Y al final nos reímos aquella tarde, nos reímos tanto que retengo su cabecita rubia hacia atrás de la risa. Yo haciendo la tonta descalza (no importaba, ya estábamos en junio) y ella riéndose.
Recuerdo también lo que mi madre dijo, cuando subí a casa, recuerdo que le comentó a mi padre (sin saber que yo la escuchaba) mientras preparaban la cena:
-¡Qué buena es! ojalá que nadie la estropee nunca.
Yo no entendí aquello. Pero creo que ahora sí. Los adultos, o los niños cuando crecen, se estropean, nadie tiene la culpa, no hacen falta ogros ni brujas malvadas, con crecer es suficiente.
No sé cómo me sentiré si alguna vez tengo un hijo o una hija y compruebo cómo su inocencia o bondad innata se empaña conforme abandona la niñez. Supongo que me sentiré frustrada, pero me durará un rato, o unos días, después comprenderé que es inevitable y que aprenderán a ser felices de otro modo.

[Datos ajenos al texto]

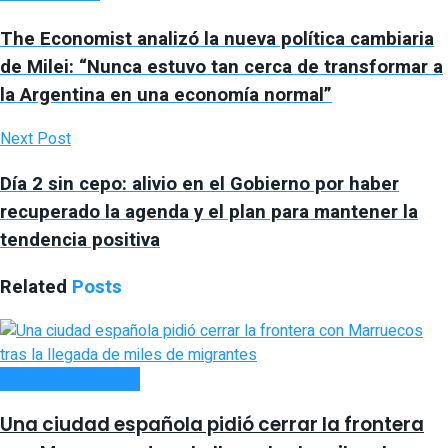
The Economist analizó la nueva política cambiaria
de Milei: “Nunca estuvo tan cerca de transformar a
la Argentina en una economía normal”
Next Post
Día 2 sin cepo: alivio en el Gobierno por haber
recuperado la agenda y el plan para mantener la
tendencia positiva
Related
Posts
INTERNACIONALES
Una ciudad española pidió cerrar la frontera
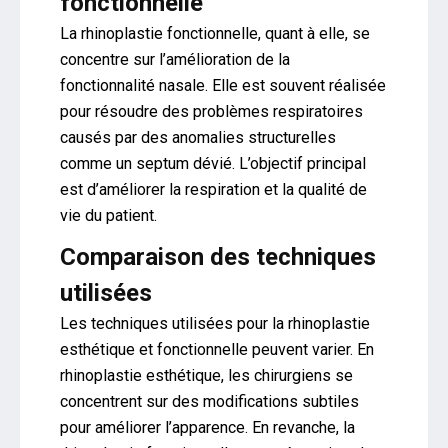
fonctionnelle
La rhinoplastie fonctionnelle, quant à elle, se
concentre sur l’amélioration de la
fonctionnalité nasale. Elle est souvent réalisée
pour résoudre des problèmes respiratoires
causés par des anomalies structurelles
comme un septum dévié. L’objectif principal
est d’améliorer la respiration et la qualité de
vie du patient.
Comparaison des techniques
utilisées
Les techniques utilisées pour la rhinoplastie
esthétique et fonctionnelle peuvent varier. En
rhinoplastie esthétique, les chirurgiens se
concentrent sur des modifications subtiles
pour améliorer l’apparence. En revanche, la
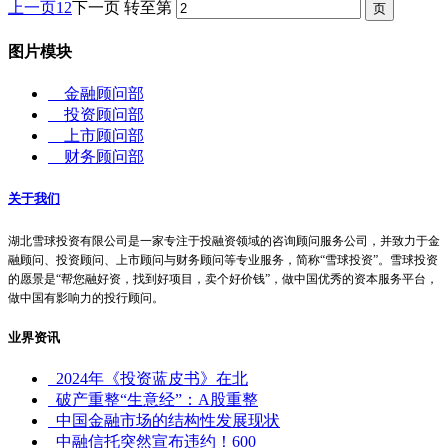
上一页
1
2
下一页
转至第
图片模块
金融顾问部
投资顾问部
上市顾问部
财务顾问部
关于我们
湖北雪球投资有限公司是一家专注于投融资领域的咨询顾问服务公司，并致力于金
融顾问、投资顾问、上市顾问与财务顾问等专业服务，简称“雪球投资”。
雪球投资
的愿景是“帮您融好资，找到好项目，卖个好价钱”，做中国优秀的资本服务平台，
做中国有影响力的投行顾问。
业界资讯
2024年《投资蓝皮书》在北
破产重整“生意经”：A股重整
中国金融市场的结构性发展现状
中融信托突然宣布违约！600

No sé si voy a seguir con este blog. Últimamente lo utilizo para contar nimiedades en mis días azules y tristes. Y no me gusta transmitir esto. No me gusta eso de inclinar la cabeza en señal de tristeza.
Aunque, ¿sabes qué? que creo haber tocando fondo y siento que sólo me queda subir a la superficie, y ya. Es como un huracán dentro de mí, invencible, que me eleva.